Keputusan untuk menggunakan jasa psikolog atau psikiater, atau keduanya sekaligus tidaklah mudah. Perlu berbagai pertimbangan yang matang. Dihimbau untuk pasien ataupun keluarga pasien untuk tidak sungkan mencari second opinion.


Pada gangguan tertentu, perpaduan treatment sangatlah cocok. Dengan obat, gejala yang muncul lebih terkontrol, sehingga memudahkan pasien untuk melakukan psikoterapi yang notabennya memang lebih effortful. Karena perlu meluangkan waktu dan energi lebih besar. Coba bayangkan, dalam sebuah sesi psikoterapi, pasien diajak mengingat dan menceritakan kejadian yang traumatis, pastinya tidaklah mudah..!!!!!!!!

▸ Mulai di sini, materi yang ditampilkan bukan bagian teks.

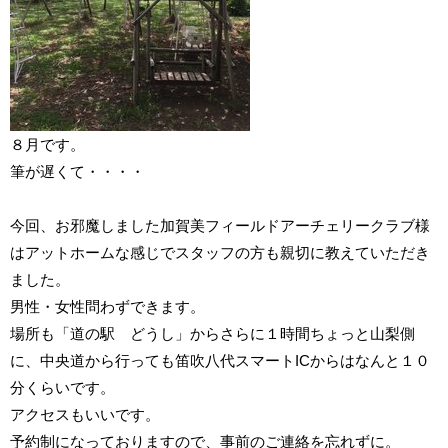
８月です。
筆が遅くて・・・・
今回、お邪魔しました加賀美フィールドアーチェリークラブ様
はアットホームな感じでスタッフの方も親切に教えていただき
ました。
男性・女性問わずできます。
場所も「道の駅 どうし」からさらに１時間ちょっと山梨側
に、中央道から行っても笛吹八代スマートICからはなんと１０
分くらいです。
アクセスもいいです。
予約制になっておりますので、事前のご連絡を忘れずに。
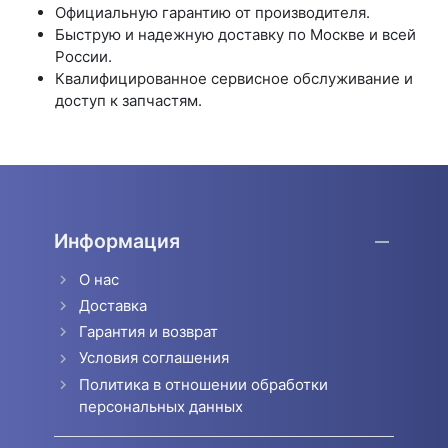
Официальную гарантию от производителя.
Быструю и надежную доставку по Москве и всей
России.
Квалифицированное сервисное обслуживание и
доступ к запчастям.
Информация
О нас
Доставка
Гарантия и возврат
Условия соглашения
Политика в отношении обработки
персональных данных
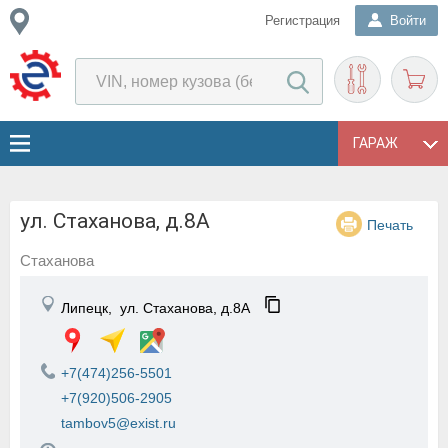
Регистрация
Войти
ГАРАЖ
ул. Стаханова, д.8А
Печать
Стаханова
Липецк,
ул. Стаханова, д.8А
+7(474)256-5501
+7(920)506-2905
tambov5@exist.ru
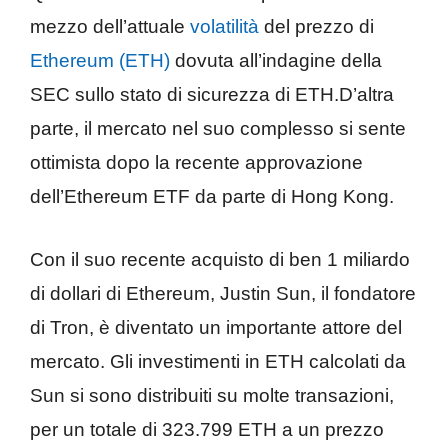
mezzo dell’attuale
volatilità
del prezzo di
Ethereum (ETH)
dovuta all’indagine della
SEC sullo stato di sicurezza di ETH.D’altra
parte, il mercato nel suo complesso si sente
ottimista dopo la recente approvazione
dell’Ethereum ETF da parte di Hong Kong.
Con il suo recente acquisto di ben 1 miliardo
di dollari di Ethereum, Justin Sun, il fondatore
di Tron, è diventato un importante attore del
mercato. Gli investimenti in ETH calcolati da
Sun si sono distribuiti su molte transazioni,
per un totale di 323.799 ETH a un prezzo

Akan tetapi, disisilain, kadang bisa berbenturan. Misalnya pada treatment untuk gangguan cemas. Psikolog (utamanya yang menggunakan moda CBT / Cognitive Behavior Therapy) perlu mempertimbangkan bila pasien gangguan cemas mengkonsumsi obat antianxiety yang tergolong kuat, sehingga sensasi cemas bisa berkurang drastis dari tubuhnya. Padahal menurut CBT, kita perlu sensasi itu, kita perlu belajar bahwa sensasi cemas itu temporary, tidak bertahan selamanya. Pasien perlu belajar bahwa ia dapat mengontrol sensasi cemas tersebut dengan kemampuan mereka sendiri. Atau ada kasus nyata dimana salah satu kolega saya menerima pasien dengan gangguan skizofrenia yang memiliki riwayat bleeding ketika menkonsumsi obat-obatan antipsikotik, sehingga ia hanya fokus pada psikoterapi saja.